An unpretentious humoresque for you who love theatre, philosophy, music and logic.

Monty Python in their time turned philosophy into popular entertainment and pure fun with their legendary football match between German and Greek philosophers. Four years ago the Belgian theatre company, De Onderneming created a low-key and strangely humorous production about the relationship between Hannah Arendt and Martin Heidegger. And now it is Wittgenstein's turn in a collaboration between the British/French Roy Hart Theatre and the Trondheim company Magna Vox productions.

Wednesday was the world premiere of this humorous mini-opera, "Wittgenstein & the Soprano" at Teaterhuset Avant Garden in Trondheim. It is a fun little production that like Monty Python and De Onderneming thinks that philosophers and their thoughts are much more accessible than one might believe.

In four tablaux we meet the Austrian philosopher Ludwig Wittgenstein in different phases of his contrast-full and many faceted life; the Early, the still Early, the Later and the Final! Wittgenstein came from an extremely wealthy family in Vienna, grew up in the secession period when the empire was at its greatest, took part in the First World War, even though his greater sympathies lay with England, lived through his homeland's transformation from being the navel of the world into a small alpine republic, gave away his wealth, become a hermit in Norway and a professor in Cambridge writing philosophical works in opposition to himself(!)

This is an unauthorised and particularly tabloid biography of the man, but can work as an agreeable introduction by means of its unpretentious presentation which with a mixture of respect and disrespect shows the different sides of his life and work all in a musical package.
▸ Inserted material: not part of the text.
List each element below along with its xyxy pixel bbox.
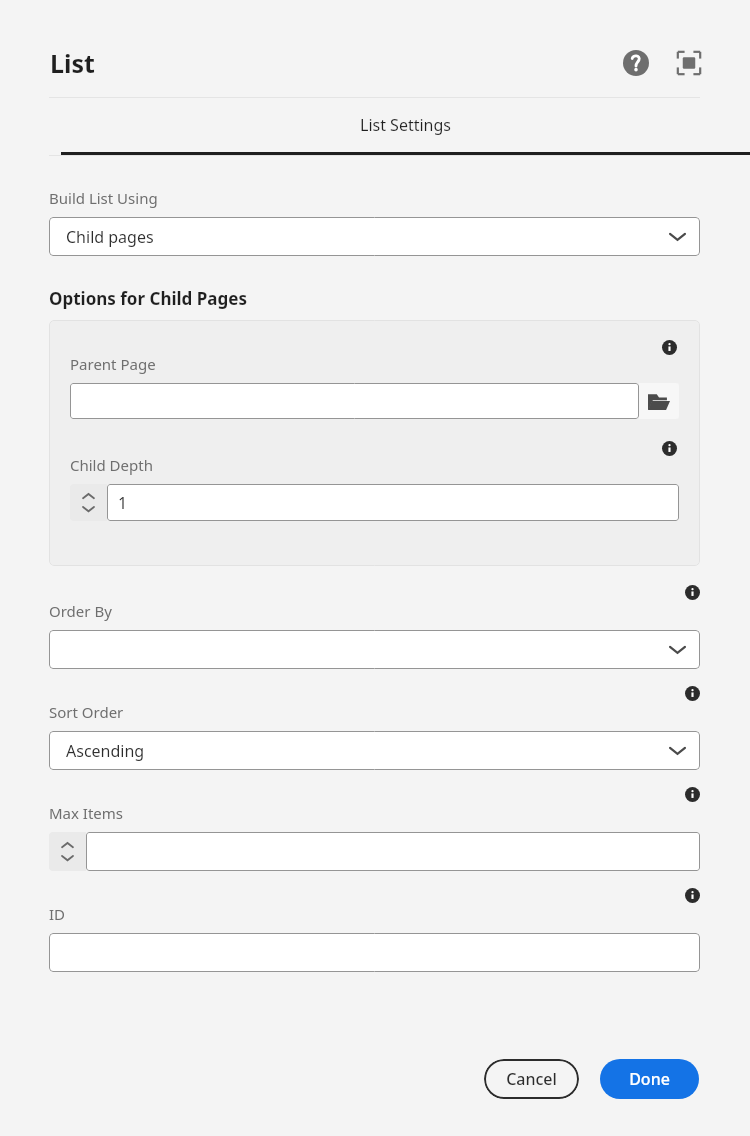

Ian Magilton's interpretation of Wittgenstein is relatively historically correct, and is accompanied by Jonathan Hart Makwaia, who plays Bertrand Russell. He too on fairly secure historical ground. These two play with language labyrinths, referring particularly to Wittgenstein's first philosophical work, thought out and in part written in the trenches of the World War and given the pompous and almost comic title, "Tractatus Logico Philisophicus".

"A Performance to love"

While the two philosophers are busy with their philosophical intellectual language games, the soprano (Inki Storleer) pops up. Like a kind of Eliza Doolittle she is simple where those two are apparently complicated. And in the dialogues with her
we experience social and and language contrasts, most of all via different meanings of the English word "proposition". It can mean anything from a philosophical and scientific postulate, to a simple and blunt pick-up line, out of which arises a lot of comedy.
Via intricate language capers and comic songs, including iconic and easily recognisable music from Elgar and Grieg, this little ensemble takes us on a journey through logic, music, philosophy and a little hobby fishing. Or to put it another way; through the contrast filled life of Ludwig Wittgenstein.

Almost stripped of scenery and far from physical theatre, we are presented with a text-rich vision. Here are humorous games, well played with self irony, perhaps without any very high drama, but all the same a performance to take pleasure in.
Perhaps one will not be wiser from it, if it were not for the ocean of wisdom in the epilogue of "the Final Wittgenstein"; I now know all of the questions, and none of the answers!